Sem Zavascki, novo relator da Lava Jato poderá ser indicado por Temer

por Débora Melo, Miguel Martins e Rodrigo Martins — publicado 19/01/2017 18h24, última modificação 19/01/2017 19h27
Segundo o regimento interno, a ação será redistribuída ao novo ministro indicado pelo presidente da República. Cármen Lúcia, porém, pode abrir exceção
Antonio Cruz/Agência Brasil
Zavascki

Zavascki ocupava uma das cadeiras do STF havia 5 anos

Com a morte do ministro Teori Zavascki, do Supremo Tribunal Federal (STF), a relatoria da ação da Operação Lava Jato, da qual ele era o responsável, pode ser designada ao ministro que o substituirá na Corte, a ser escolhido por Michel Temer, citado nas investigações.

Em princípio, quem assume a relatoria de um processo diante da morte ou desligamento de um ministro do STF é o seu substituto. É o que diz o regimento interno do Supremo.

De acordo com o artigo 38 do regimento, em caso de aposentadoria, renúncia ou morte do relator, ele é substituído pelo novo ministro nomeado para a sua vaga. Em caso de decisões anteriores à vacância da posição, o ministro que tiver proferido o primeiro voto vencedor, acompanhando o do relator, assume a função para lavrar ou assinar os acórdãos.

Segundo advogados consultados por CartaCapital, Carmem Lúcia, presidente do STF, pode também redistribuir o processo para outro ministro da segunda turma, à qual pertencia Zavascki, ou deslocar um ministro da primeira para a segunda turma, que assumiria então a relatoria. 

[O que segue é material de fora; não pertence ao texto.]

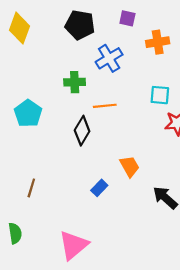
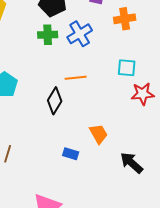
green cross: (75, 82) -> (48, 35), moved
blue rectangle: (99, 188) -> (71, 154), turned 63

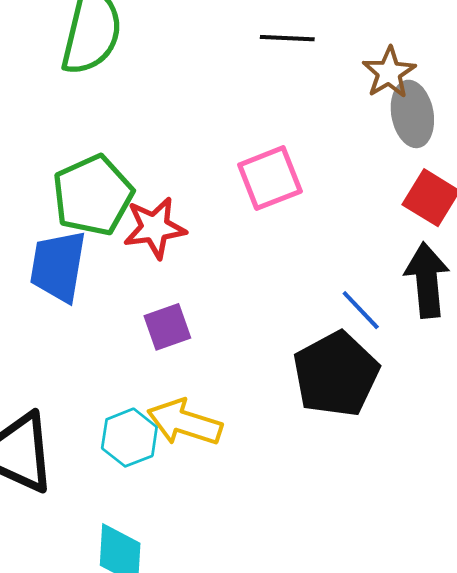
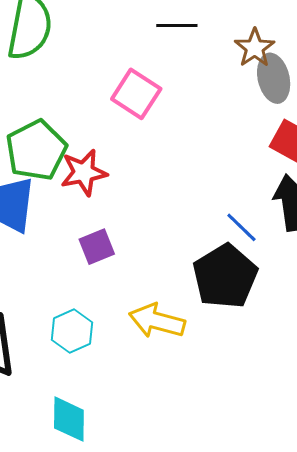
pink square: (270, 178) -> (136, 94), moved, turned -33
yellow arrow: (185, 422) -> (157, 321), moved

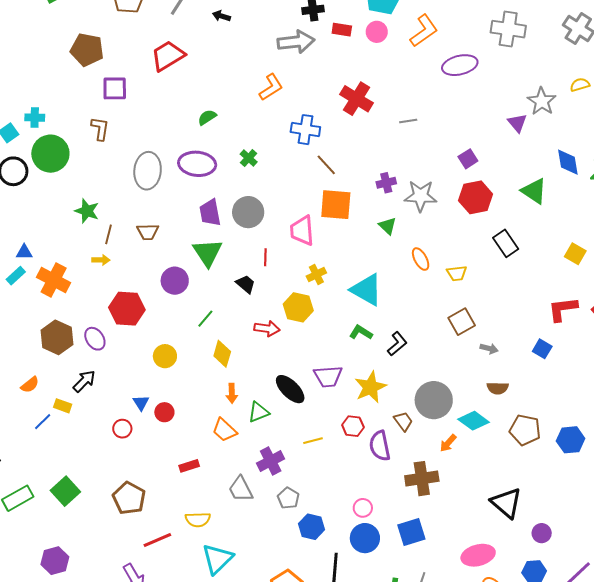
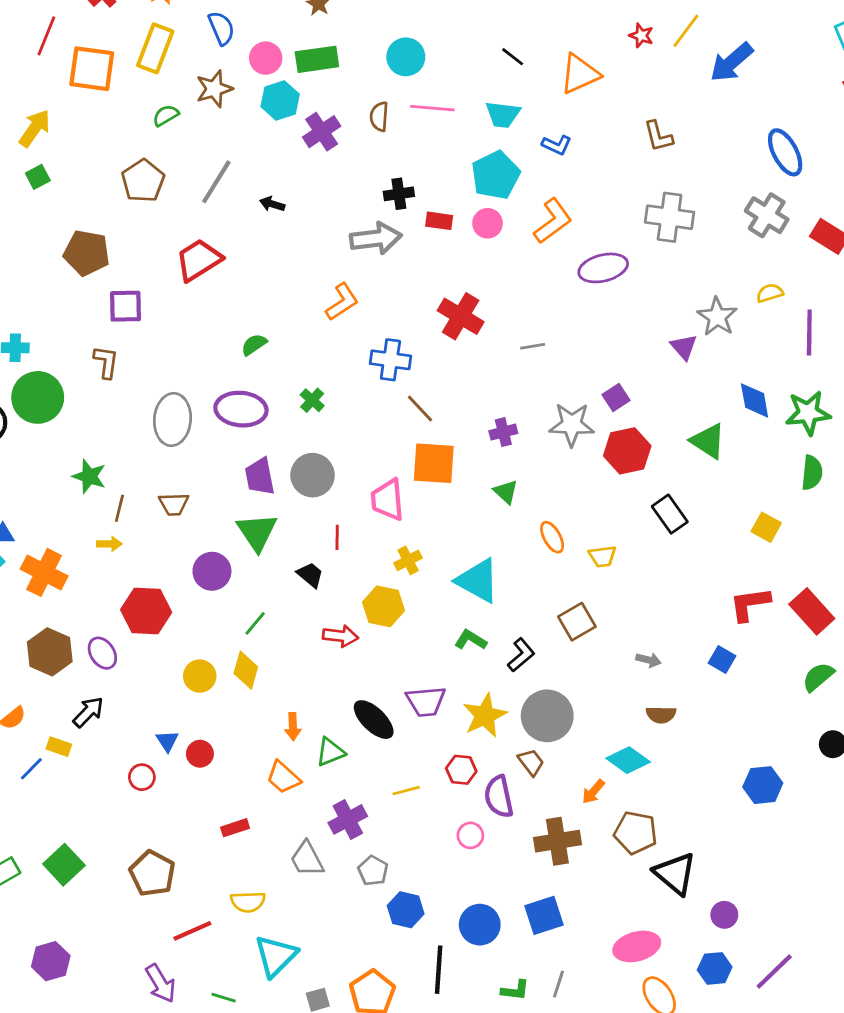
gray star: (421, 196) -> (572, 424), moved
brown square: (462, 322) -> (577, 622), moved
yellow diamond: (222, 354) -> (246, 670), moved
gray circle: (434, 400) -> (547, 716), moved
brown pentagon: (525, 430) -> (636, 833), moved
pink circle: (363, 508) -> (470, 835), moved

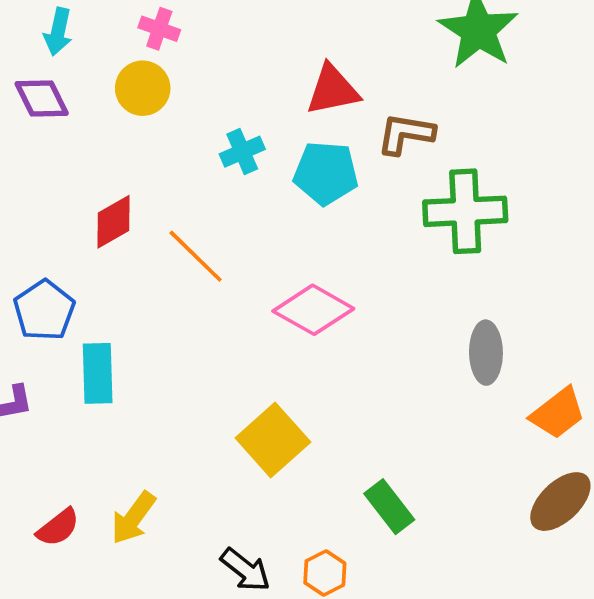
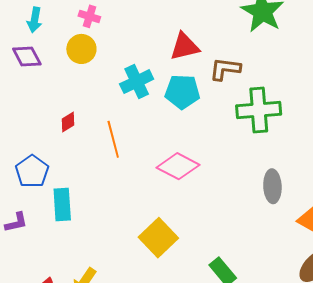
cyan cross: (242, 152) -> (137, 82), size x1.4
red diamond: (113, 222) -> (68, 122), size x0.7
orange line: (196, 256) -> (113, 139), turned 33

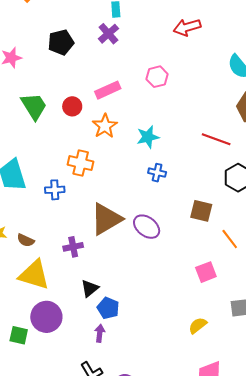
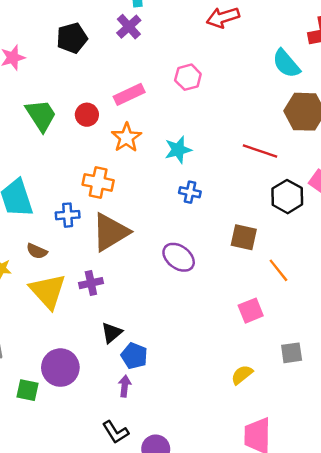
brown triangle: (106, 219) -> (110, 232), moved
brown semicircle: (26, 240) -> (37, 251), moved
yellow triangle: (34, 275) -> (48, 291), moved, turned 32

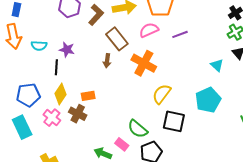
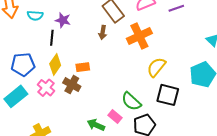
orange cross: (144, 63) -> (139, 36), turned 35
cyan rectangle: (22, 127) -> (16, 96), turned 75

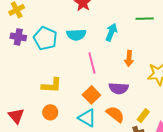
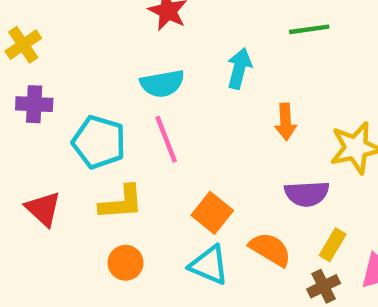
cyan pentagon: (45, 38) -> (99, 142), moved
pink line: (92, 63) -> (166, 139), moved
purple semicircle: (119, 88) -> (307, 194), moved
red triangle: (16, 116) -> (43, 209), moved

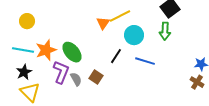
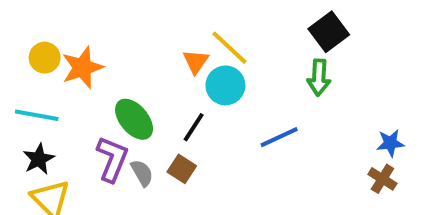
yellow line: (120, 16) -> (229, 48), turned 70
cyan circle: (134, 35) -> (225, 85), moved
orange star: (46, 50) -> (82, 68), moved
black line: (116, 56) -> (194, 127), moved
blue line: (145, 61) -> (279, 137), turned -42

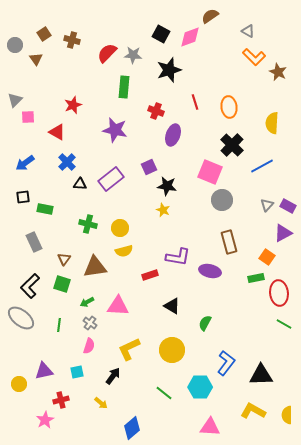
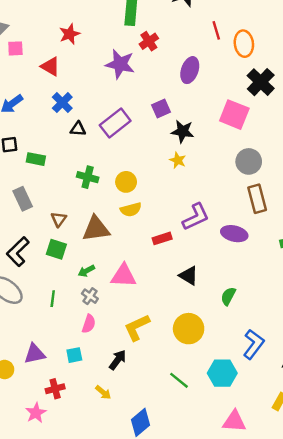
orange ellipse: (229, 107) -> (244, 44), moved
red cross: (156, 111) -> (149, 41), moved, turned 35
gray circle: (222, 200) -> (249, 161), moved
purple L-shape: (178, 257) -> (196, 217), turned -35

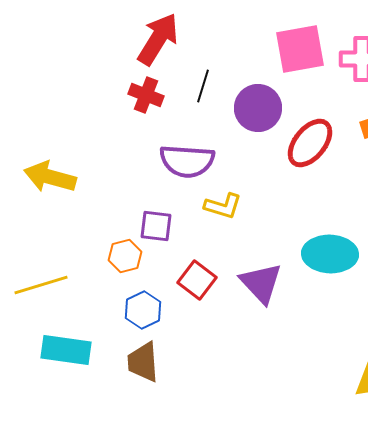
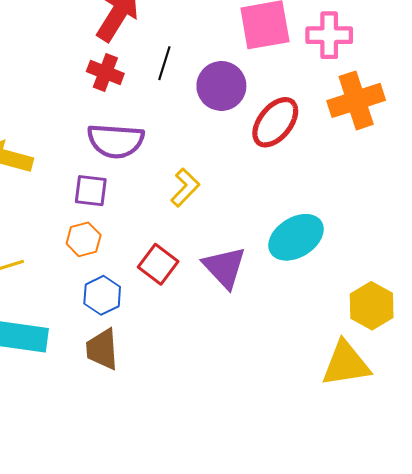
purple semicircle: (187, 161) -> (116, 141), moved
yellow L-shape: (223, 206) -> (185, 188), turned -63
purple square: (156, 226) -> (91, 191), moved
cyan ellipse: (330, 254) -> (296, 237), turned -34

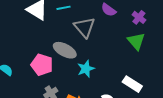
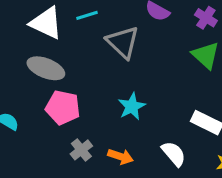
gray ellipse: (65, 50) -> (46, 68), moved

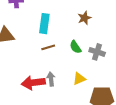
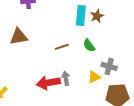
cyan rectangle: (44, 24) -> (81, 15), moved
gray cross: (97, 52) -> (109, 66), moved

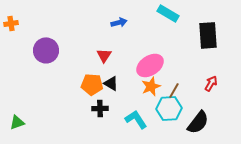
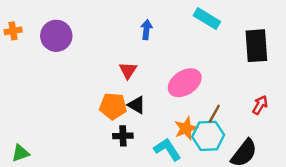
blue arrow: (119, 22) -> (146, 30), turned -70
purple circle: (46, 50) -> (56, 36), moved
orange star: (151, 86) -> (186, 128), moved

“O regimento interno do STF menciona o novo nomeado, essa é a regra geral”, afirma o advogado e professor Pedro Estevam Serrano. Ele argumenta, porém, que em casos excepcionais, envolvendo réus presos, pedidos de habeas corpus e crimes prescritíveis em breve, a presidente da Corte pode redistribuir o processo. Haveria, inclusive, um precedente ocorrido após a morte do ministro Menezes Direito, em 2009, na portaria 174, assinada pelo então presidente do STF, Gilmar Mendes (abaixo).

 

Para o jurista Walter Maierovitch, a urgência do processo abre a possibilidade de exceções. “Como há réu preso, homologação de delações e uma série de decisões urgentes envolvendo a Lava Jato, a presidente do STF pode redistribuir o processo para qualquer integrante da Corte, ad referendum do plenário”, afirma Maierovitch.

A previsão para a medida emergencial está no artigo 68 do regimento interno, segundo o qual "em habeas corpus, mandado de segurança, reclamação, extradição, conflitos de jurisdição e de atribuições, diante de risco grave de perecimento de direito ou na hipótese de a prescrição da pretensão punitiva ocorrer nos seis meses seguintes ao início da licença, ausência ou vacância, poderá o Presidente determinar a redistribuição, se o requerer o interessado ou o Ministério Público, quando o Relator estiver licenciado, ausente ou o cargo estiver vago por mais de trinta dias"

Artigo 68

Na terça-feira 17, Zavascki determinou as primeiras diligências que tratam da homologação dos acordos de delação premiada de executivos da Odebrecht. O conteúdo das decisões, contudo, não foi divulgado, pois as investigações correm em segredo de Justiça.